AIM OF THE TASK: Nothing outside the lines below from the one containing "Karte anzeigen" through the one containing "iEnergeia.gr" is to be printed; print those exactly, ends included, and drop the pictures.

(Collected data)
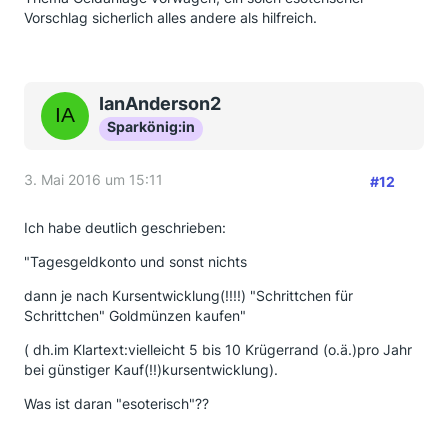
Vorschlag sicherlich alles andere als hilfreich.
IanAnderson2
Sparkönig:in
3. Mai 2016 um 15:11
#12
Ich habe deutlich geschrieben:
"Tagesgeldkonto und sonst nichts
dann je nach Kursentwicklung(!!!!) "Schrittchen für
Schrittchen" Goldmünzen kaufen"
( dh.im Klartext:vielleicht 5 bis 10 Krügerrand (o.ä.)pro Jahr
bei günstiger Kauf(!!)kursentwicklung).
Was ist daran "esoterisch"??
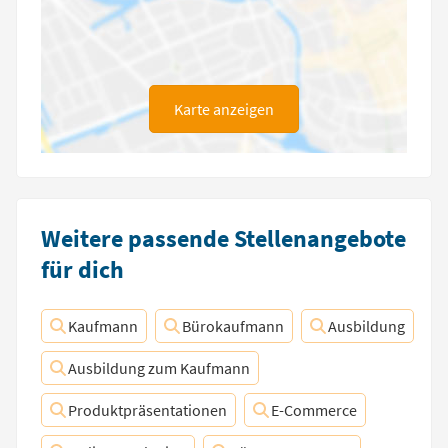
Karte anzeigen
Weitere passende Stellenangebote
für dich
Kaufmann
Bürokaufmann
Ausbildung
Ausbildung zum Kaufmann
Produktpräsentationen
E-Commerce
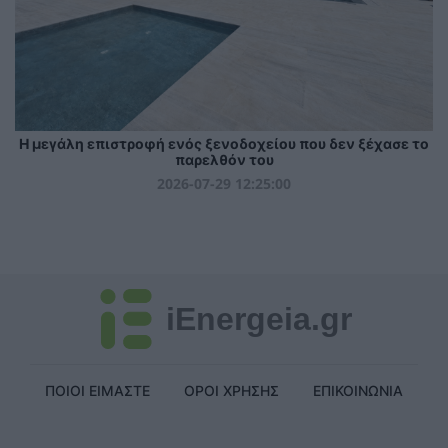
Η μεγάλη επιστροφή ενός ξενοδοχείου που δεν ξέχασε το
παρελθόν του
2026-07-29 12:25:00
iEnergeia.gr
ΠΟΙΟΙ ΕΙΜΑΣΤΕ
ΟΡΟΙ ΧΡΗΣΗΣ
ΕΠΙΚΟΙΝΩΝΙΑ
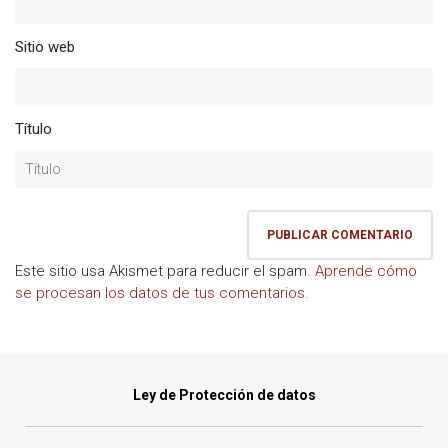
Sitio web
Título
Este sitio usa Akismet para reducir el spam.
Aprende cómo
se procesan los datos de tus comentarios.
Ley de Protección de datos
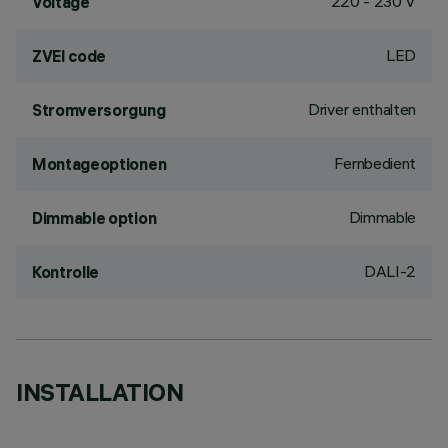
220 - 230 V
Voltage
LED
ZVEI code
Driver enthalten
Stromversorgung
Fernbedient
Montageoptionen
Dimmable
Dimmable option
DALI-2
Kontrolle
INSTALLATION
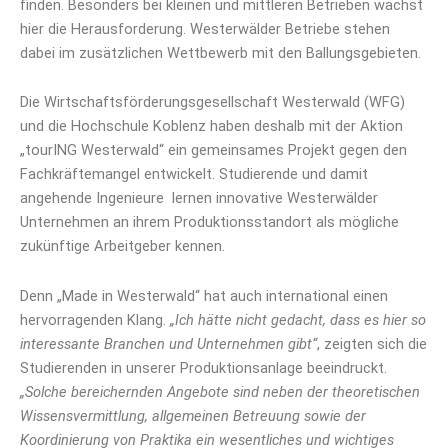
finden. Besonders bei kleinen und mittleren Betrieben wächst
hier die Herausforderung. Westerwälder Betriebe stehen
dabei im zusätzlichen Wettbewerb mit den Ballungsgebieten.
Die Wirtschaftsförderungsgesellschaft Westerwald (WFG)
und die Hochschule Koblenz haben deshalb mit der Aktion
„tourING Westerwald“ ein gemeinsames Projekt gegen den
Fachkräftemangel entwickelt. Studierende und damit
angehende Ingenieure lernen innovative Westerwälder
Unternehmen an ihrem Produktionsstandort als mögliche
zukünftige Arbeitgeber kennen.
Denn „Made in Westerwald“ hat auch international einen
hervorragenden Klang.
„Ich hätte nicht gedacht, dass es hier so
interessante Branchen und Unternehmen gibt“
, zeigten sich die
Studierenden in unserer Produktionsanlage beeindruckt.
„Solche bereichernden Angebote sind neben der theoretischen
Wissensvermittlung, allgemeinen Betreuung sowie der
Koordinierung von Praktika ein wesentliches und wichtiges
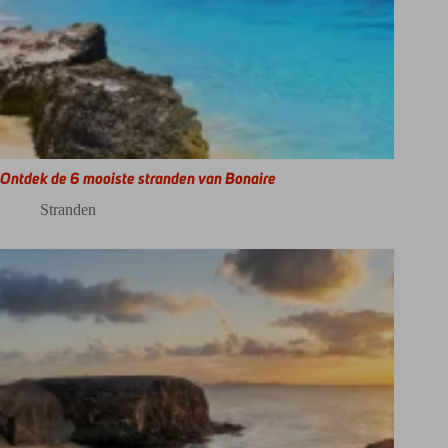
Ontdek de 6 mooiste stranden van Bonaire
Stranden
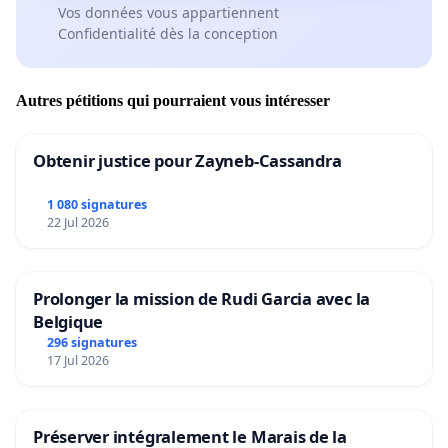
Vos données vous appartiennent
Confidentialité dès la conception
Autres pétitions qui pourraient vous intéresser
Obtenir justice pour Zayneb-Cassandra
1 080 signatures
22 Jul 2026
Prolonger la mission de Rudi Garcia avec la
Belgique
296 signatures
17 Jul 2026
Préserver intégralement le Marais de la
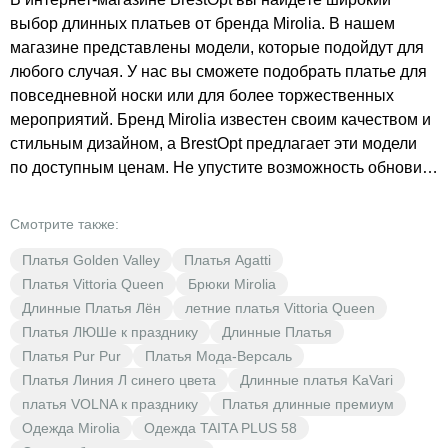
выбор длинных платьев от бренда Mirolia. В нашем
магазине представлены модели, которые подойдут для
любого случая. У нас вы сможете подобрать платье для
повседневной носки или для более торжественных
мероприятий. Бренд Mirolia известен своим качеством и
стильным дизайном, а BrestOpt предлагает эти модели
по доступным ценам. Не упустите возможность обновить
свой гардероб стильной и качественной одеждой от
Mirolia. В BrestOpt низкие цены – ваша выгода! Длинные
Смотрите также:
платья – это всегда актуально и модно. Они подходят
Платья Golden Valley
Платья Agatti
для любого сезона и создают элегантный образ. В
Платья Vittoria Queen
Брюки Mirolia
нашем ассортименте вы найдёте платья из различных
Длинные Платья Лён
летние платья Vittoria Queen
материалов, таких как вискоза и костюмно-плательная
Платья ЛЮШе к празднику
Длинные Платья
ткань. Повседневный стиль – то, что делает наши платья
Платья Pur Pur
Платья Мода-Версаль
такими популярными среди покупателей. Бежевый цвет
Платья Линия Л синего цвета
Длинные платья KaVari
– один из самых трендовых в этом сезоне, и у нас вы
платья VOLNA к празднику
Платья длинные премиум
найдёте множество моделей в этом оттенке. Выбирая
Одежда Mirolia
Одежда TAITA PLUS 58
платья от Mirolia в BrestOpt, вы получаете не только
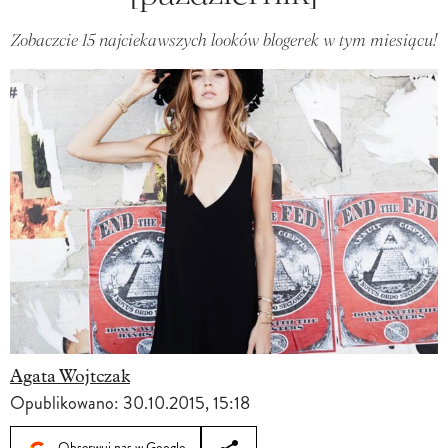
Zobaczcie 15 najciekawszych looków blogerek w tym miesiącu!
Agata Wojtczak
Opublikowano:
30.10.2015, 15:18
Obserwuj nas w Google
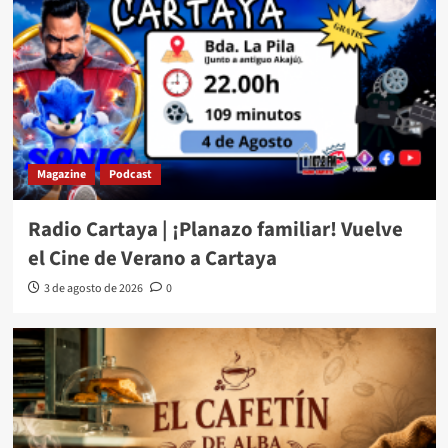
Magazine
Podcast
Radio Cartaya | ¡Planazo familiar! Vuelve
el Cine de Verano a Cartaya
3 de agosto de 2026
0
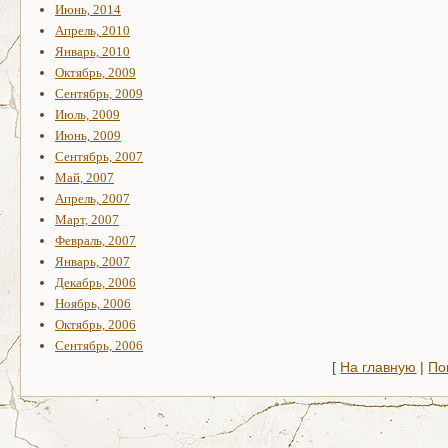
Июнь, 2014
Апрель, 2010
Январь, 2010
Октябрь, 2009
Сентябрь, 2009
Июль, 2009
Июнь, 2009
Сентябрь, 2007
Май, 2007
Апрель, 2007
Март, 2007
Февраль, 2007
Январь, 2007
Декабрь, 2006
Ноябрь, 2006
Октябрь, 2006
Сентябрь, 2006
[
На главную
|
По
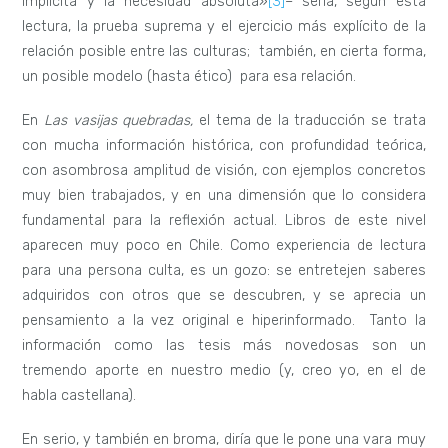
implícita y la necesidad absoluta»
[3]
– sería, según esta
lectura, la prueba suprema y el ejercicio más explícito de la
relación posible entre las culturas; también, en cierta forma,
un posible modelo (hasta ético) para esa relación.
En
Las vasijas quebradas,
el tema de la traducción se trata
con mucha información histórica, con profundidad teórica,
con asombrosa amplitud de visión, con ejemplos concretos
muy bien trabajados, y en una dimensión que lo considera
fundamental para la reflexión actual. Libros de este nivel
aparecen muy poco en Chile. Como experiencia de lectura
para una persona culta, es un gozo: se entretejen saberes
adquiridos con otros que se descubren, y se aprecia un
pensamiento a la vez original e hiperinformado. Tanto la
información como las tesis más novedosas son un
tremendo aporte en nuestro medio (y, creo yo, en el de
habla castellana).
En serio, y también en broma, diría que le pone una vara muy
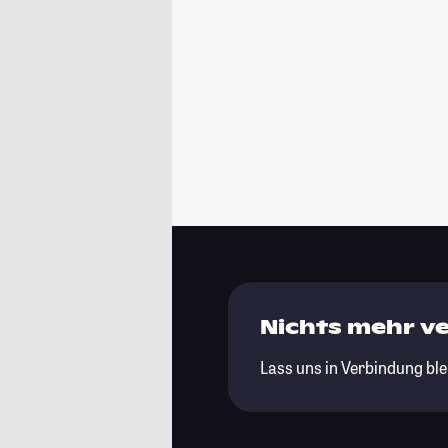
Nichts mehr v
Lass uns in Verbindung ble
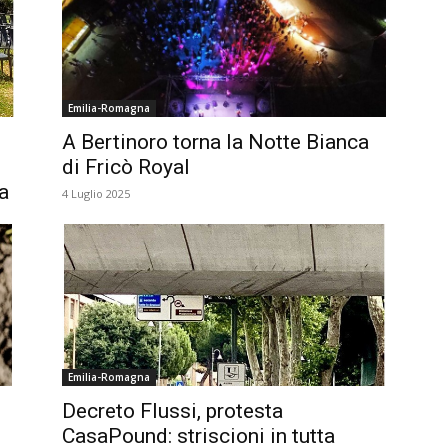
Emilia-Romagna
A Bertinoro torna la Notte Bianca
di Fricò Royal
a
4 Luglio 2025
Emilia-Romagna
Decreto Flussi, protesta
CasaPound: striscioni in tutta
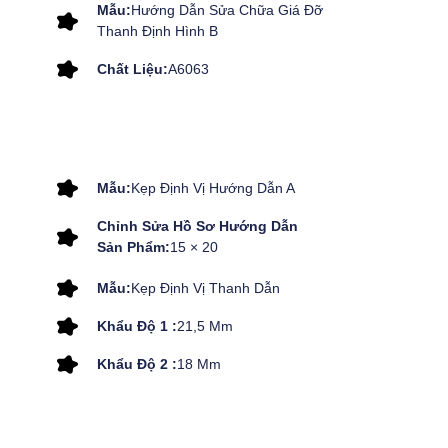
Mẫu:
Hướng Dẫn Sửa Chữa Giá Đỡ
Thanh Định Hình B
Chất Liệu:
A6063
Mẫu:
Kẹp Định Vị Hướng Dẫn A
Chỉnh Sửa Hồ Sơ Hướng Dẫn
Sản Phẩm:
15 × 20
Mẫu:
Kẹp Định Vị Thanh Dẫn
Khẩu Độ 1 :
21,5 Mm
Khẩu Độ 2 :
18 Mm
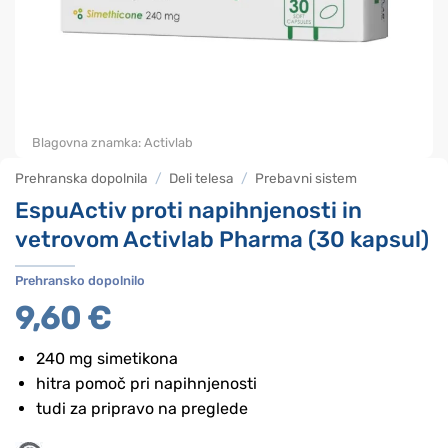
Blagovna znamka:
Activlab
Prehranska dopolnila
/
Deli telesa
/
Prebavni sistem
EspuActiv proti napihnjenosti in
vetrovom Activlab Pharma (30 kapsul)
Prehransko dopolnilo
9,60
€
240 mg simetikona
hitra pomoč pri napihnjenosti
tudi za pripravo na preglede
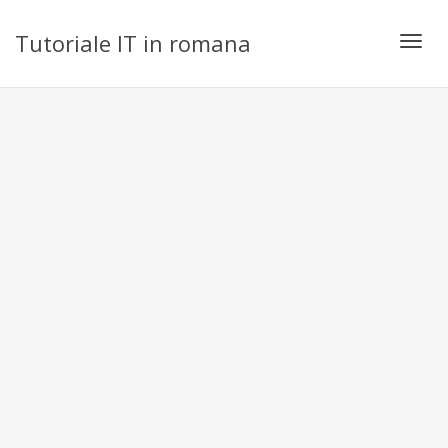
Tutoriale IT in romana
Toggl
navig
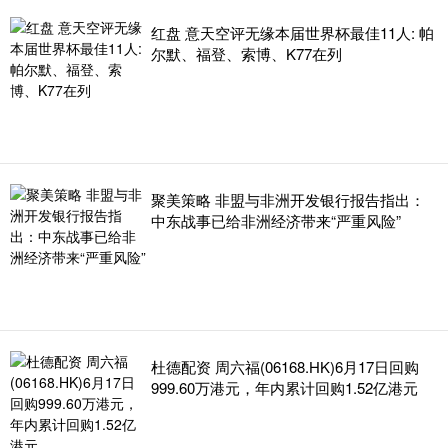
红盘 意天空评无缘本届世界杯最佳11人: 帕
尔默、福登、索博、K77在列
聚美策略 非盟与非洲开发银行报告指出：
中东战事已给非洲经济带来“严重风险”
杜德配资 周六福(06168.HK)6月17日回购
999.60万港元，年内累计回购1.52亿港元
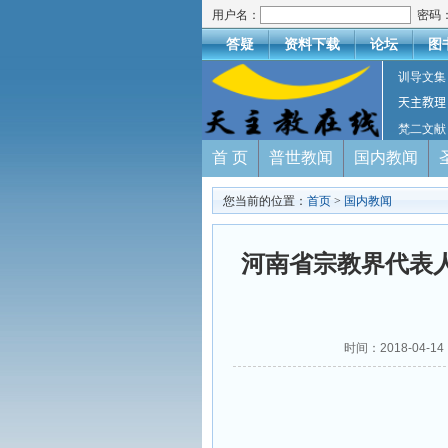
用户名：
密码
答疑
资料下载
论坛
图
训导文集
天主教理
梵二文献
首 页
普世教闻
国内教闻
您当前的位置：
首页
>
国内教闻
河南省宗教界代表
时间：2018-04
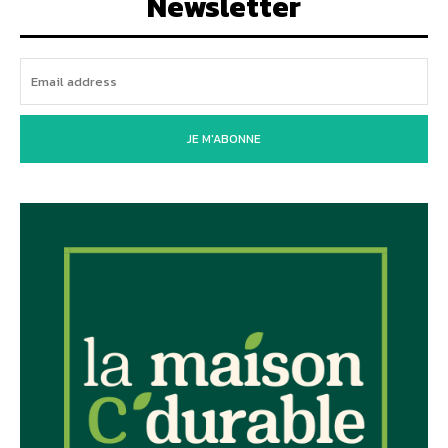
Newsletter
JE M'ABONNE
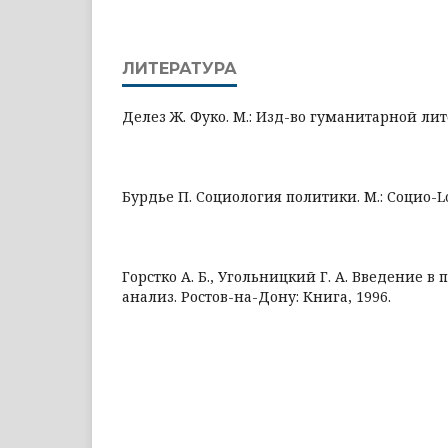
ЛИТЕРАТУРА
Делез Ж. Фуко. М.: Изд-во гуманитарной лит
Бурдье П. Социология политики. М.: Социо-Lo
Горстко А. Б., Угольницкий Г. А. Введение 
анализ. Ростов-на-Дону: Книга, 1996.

EXERCISE RESPONSE:
Karte anzeigen
Weitere passende Stellenangebote
für dich
Kaufmann
Bürokaufmann
Ausbildung
Ausbildung zum Kaufmann
Produktpräsentationen
E-Commerce
Η μεγάλη επιστροφή ενός ξενοδοχείου που δεν ξέχασε το
παρελθόν του
2026-07-29 12:25:00
iEnergeia.gr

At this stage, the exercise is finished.